> WORK INSTRUCTION:
This task asks for the lines from the one with "Tranh sơn dầu" to the final line below, repeated exactly, with pictures omitted.

> DATA TO PROCESS:
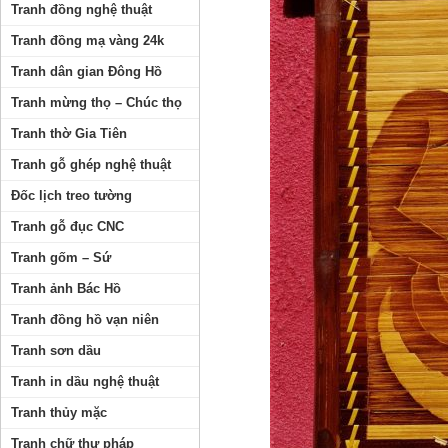
Tranh đồng nghệ thuật
Tranh đồng mạ vàng 24k
Tranh dân gian Đông Hồ
Tranh mừng thọ – Chúc thọ
Tranh thờ Gia Tiên
Tranh gỗ ghép nghệ thuật
Đốc lịch treo tường
Tranh gỗ đục CNC
Tranh gốm – Sứ
Tranh ảnh Bác Hồ
Tranh đồng hồ vạn niên
Tranh sơn dầu
Tranh in dầu nghệ thuật
Tranh thủy mặc
Tranh chữ thư pháp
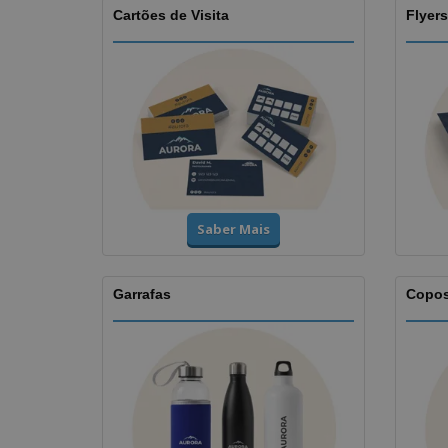
Cartões de Visita
Flyers
Saber Mais
Garrafas
Copo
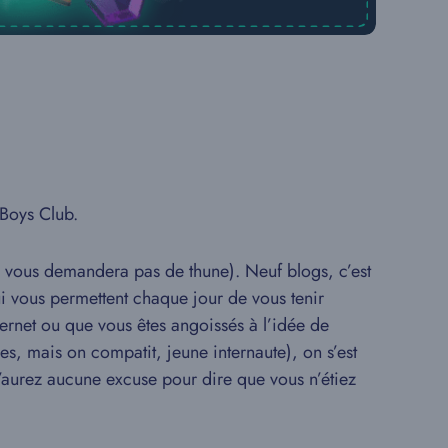
 Boys Club.
 vous demandera pas de thune). Neuf blogs, c’est
qui vous permettent chaque jour de vous tenir
ternet ou que vous êtes angoissés à l’idée de
es, mais on compatit, jeune internaute), on s’est
 n’aurez aucune excuse pour dire que vous n’étiez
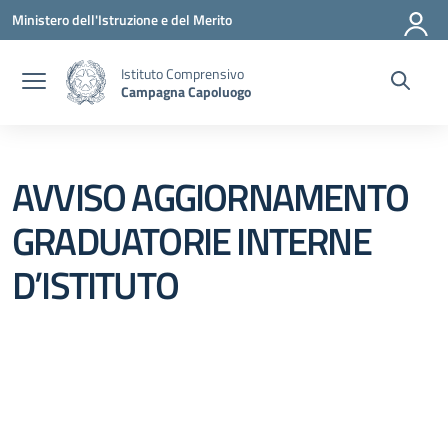
Vai ai contenuti
Vai al menu di navigazione
Vai al footer
Ministero dell'Istruzione e del Merito
Istituto Comprensivo
Campagna Capoluogo
AVVISO AGGIORNAMENTO
GRADUATORIE INTERNE
D’ISTITUTO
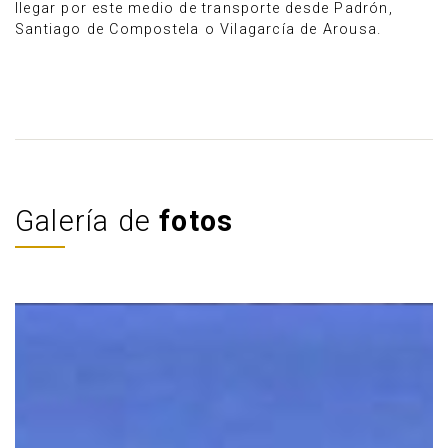
llegar por este medio de transporte desde Padrón,
Santiago de Compostela o Vilagarcía de Arousa.
Galería de
fotos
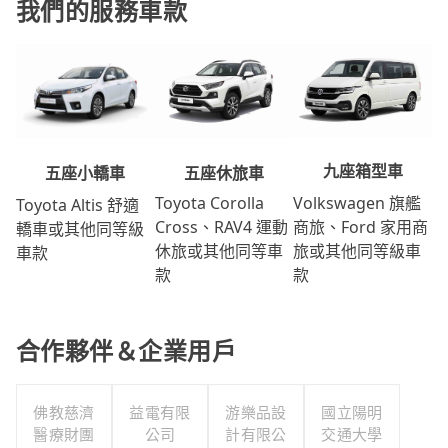
我們的服務車款
九座箱型車
五座休旅車
五座小轎車
Volkswagen 旗艦
Toyota Corolla
Toyota Altis 舒適
商旅、Ford 家用商
Cross、RAV4 運動
轎車或其他同等級
旅或其他同等級車
休旅或其他同等車
車款
款
款
合作夥伴＆企業用戶
佛教慈濟
益電有限
游樂品設
國立陽明
醫療財團
公司
計有限公
交通大學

> EXPECTED OUTPUT:
Tranh sơn dầu
Tranh in dầu nghệ thuật
Tranh thủy mặc
Tranh chữ thư pháp
Cartões de Visita
Flyers
Saber Mais
Garrafas
Copo
 Boys Club.
 vous demandera pas de thune). Neuf blogs, c’est
qui vous permettent chaque jour de vous tenir
ternet ou que vous êtes angoissés à l’idée de
es, mais on compatit, jeune internaute), on s’est
 n’aurez aucune excuse pour dire que vous n’étiez
Vai ai contenuti
Vai al menu di navigazione
Vai al footer
Ministero dell'Istruzione e del Merito
Istituto Comprensivo
Campagna Capoluogo
AVVISO AGGIORNAMENTO
GRADUATORIE INTERNE
D’ISTITUTO
llegar por este medio de transporte desde Padrón,
Santiago de Compostela o Vilagarcía de Arousa.
Galería de
fotos
我們的服務車款
九座箱型車
五座休旅車
五座小轎車
Volkswagen 旗艦
Toyota Corolla
Toyota Altis 舒適
商旅、Ford 家用商
Cross、RAV4 運動
轎車或其他同等級
旅或其他同等級車
休旅或其他同等車
車款
款
款
合作夥伴＆企業用戶
佛教慈濟
益電有限
游樂品設
國立陽明
醫療財團
公司
計有限公
交通大學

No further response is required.